The wheat market is off to a fast start Monday. It's a continuation of last week, reaching a nine-month high before appearing to sputter with a reversal down on Thursday that was confirmed on Friday. Fund buying, weather, and Ukraine are the drivers in this suddenly robust market.

We knew the wheat in the Plains would be in rough shape after the brutal winter. But as the crop tries to break dormancy, moisture conditions remain very short and above-normal temps along with high winds are adding to that stress. 

Forecasts called for at least light rains in some of the dry areas this past weekend, and light was about all they got. This next week looks like drier, warm, and windy conditions are on the way before a good chance of rain early next week. If next week’s precip falls short, this wheat crop will go downhill quickly as it heads into the key growing month of April.
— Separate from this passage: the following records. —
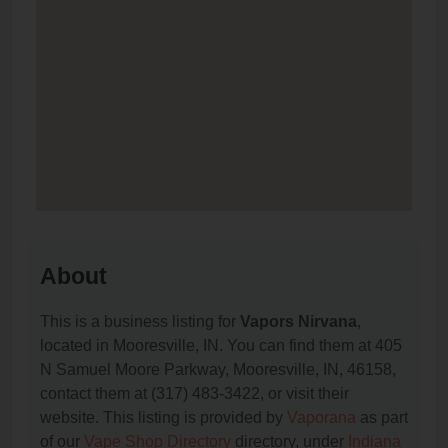
About
This is a business listing for
Vapors Nirvana
,
located in Mooresville, IN. You can find them at 405
N Samuel Moore Parkway, Mooresville, IN, 46158,
contact them at (317) 483-3422, or visit their
website. This listing is provided by
Vaporana
as part
of our
Vape Shop Directory
directory, under
Indiana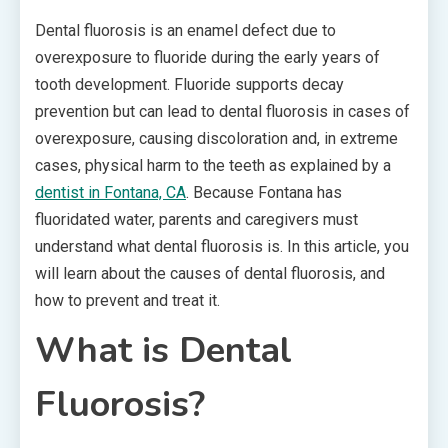
Dental fluorosis is an enamel defect due to
overexposure to fluoride during the early years of
tooth development. Fluoride supports decay
prevention but can lead to dental fluorosis in cases of
overexposure, causing discoloration and, in extreme
cases, physical harm to the teeth as explained by a
dentist in Fontana, CA
. Because Fontana has
fluoridated water, parents and caregivers must
understand what dental fluorosis is. In this article, you
will learn about the causes of dental fluorosis, and
how to prevent and treat it.
What is Dental
Fluorosis?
Ukraine is having two problems (at least). As if geopolitical issues weren’t enough, the dry conditions that prevailed through the fall and winter are extending into the spring. Temps have been above normal for over a month, and wheat is greening much ahead of schedule, making it more vulnerable to cold that could surely still be a factor this spring.

Dry pockets of central Europe are also catching the market’s attention. Southern Germany into Poland has had an extended dry period, and the area appears to be increasing. The major wheat areas are just to the north and west of this area of dryness, and the market will be watching that very closely. 
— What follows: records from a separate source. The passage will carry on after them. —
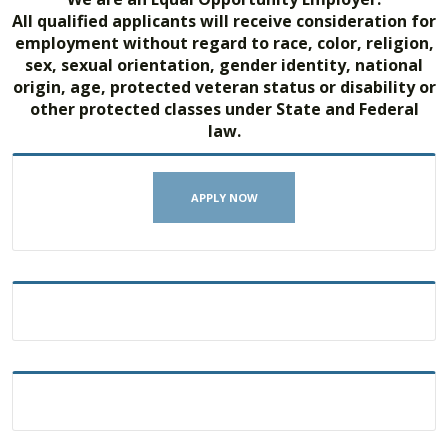
All qualified applicants will receive consideration for
employment without regard to race, color, religion,
sex, sexual orientation, gender identity, national
origin, age, protected veteran status or disability or
other protected classes under State and Federal
law.
APPLY NOW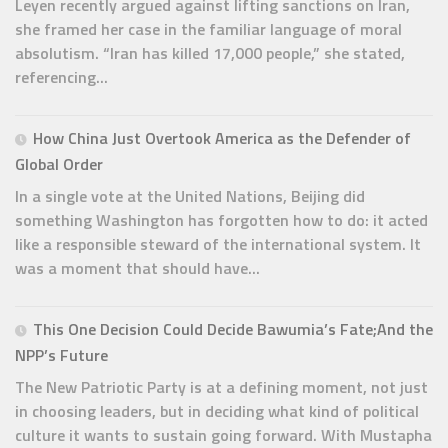
Leyen recently argued against lifting sanctions on Iran,
she framed her case in the familiar language of moral
absolutism. “Iran has killed 17,000 people,” she stated,
referencing...
How China Just Overtook America as the Defender of
Global Order
In a single vote at the United Nations, Beijing did
something Washington has forgotten how to do: it acted
like a responsible steward of the international system. It
was a moment that should have...
This One Decision Could Decide Bawumia’s Fate;And the
NPP’s Future
The New Patriotic Party is at a defining moment, not just
in choosing leaders, but in deciding what kind of political
culture it wants to sustain going forward. With Mustapha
Taking a look at other major growing regions of the Northern Hemisphere, we see that China’s wheat crop is off to a good start and moisture appears to be adequate in most regions. India has recently had some stormy weather that apparently did some damage to their wheat crop. They haven’t said how much of the crop was lost, but we did hear some chatter that they may slow down their wheat exports in response to the damage.

Going forward, the grain markets will be bracing for the very important stocks and plantings reports next Monday. Weather, of course, will be the main driver of the wheat complex.

Technically, the reversal down gives the bear a reason to get short and a place to put a stop. That said, while this market is indeed very overbought and due for a pullback, the upward momentum has been huge, and hedge funds aren’t going to give up their new bullish positions very easily. We could see a 50- to 60-cent retracement that would test recent breakouts and old support levels, but that’s probably all we’ll get unless weather turns major bearish. Look to cover shorts at the lows from last fall, especially if we get there in the next couple of weeks.